--- EXERCISE INSTRUCTIONS ---
Check the data underneath for lines holding the word "Google", and state only how many you find.

--- PROVIDED RECORDS ---
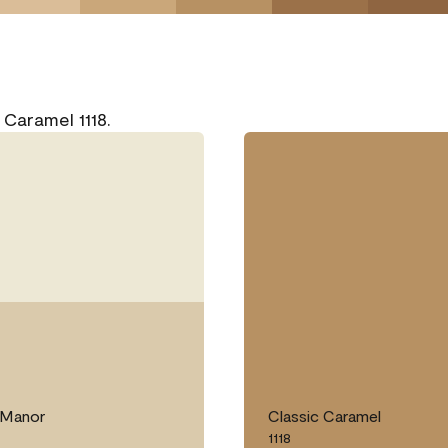
 Caramel 1118.
Manor
Classic Caramel
1118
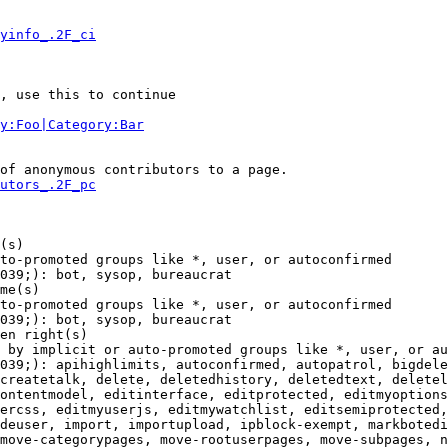
yinfo_.2F_ci
, use this to continue

y:Foo|Category:Bar
of anonymous contributors to a page.

utors_.2F_pc
(s)

to-promoted groups like *, user, or autoconfirmed

039;): bot, sysop, bureaucrat

me(s)

to-promoted groups like *, user, or autoconfirmed

039;): bot, sysop, bureaucrat

en right(s)

 by implicit or auto-promoted groups like *, user, or au
039;): apihighlimits, autoconfirmed, autopatrol, bigdele
createtalk, delete, deletedhistory, deletedtext, deletel
ontentmodel, editinterface, editprotected, editmyoptions
ercss, editmyuserjs, editmywatchlist, editsemiprotected,
deuser, import, importupload, ipblock-exempt, markbotedi
move-categorypages, move-rootuserpages, move-subpages, n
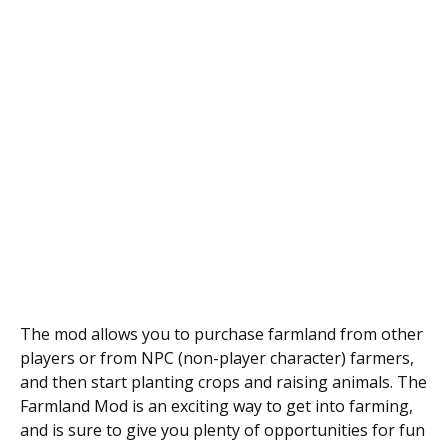
The mod allows you to purchase farmland from other
players or from NPC (non-player character) farmers,
and then start planting crops and raising animals. The
Farmland Mod is an exciting way to get into farming,
and is sure to give you plenty of opportunities for fun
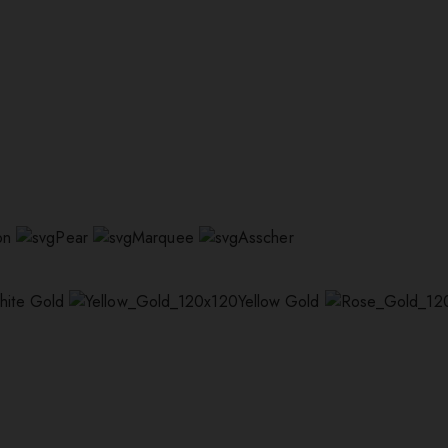
on
Pear
Marquee
Asscher
hite Gold
Yellow Gold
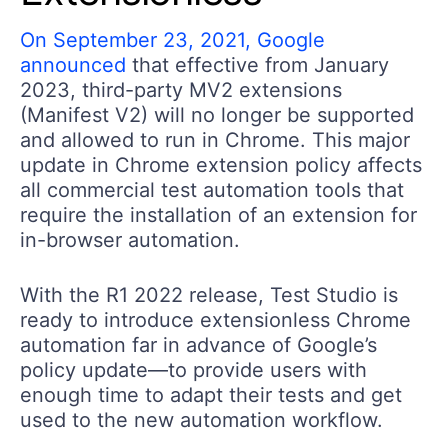
On September 23, 2021, Google
announced
that effective from January
2023, third-party MV2 extensions
(Manifest V2) will no longer be supported
and allowed to run in Chrome. This major
update in Chrome extension policy affects
all commercial test automation tools that
require the installation of an extension for
in-browser automation.
With the R1 2022 release, Test Studio is
ready to introduce extensionless Chrome
automation far in advance of Google’s
policy update—to provide users with
enough time to adapt their tests and get
used to the new automation workflow.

--- TASK ANSWER ---
2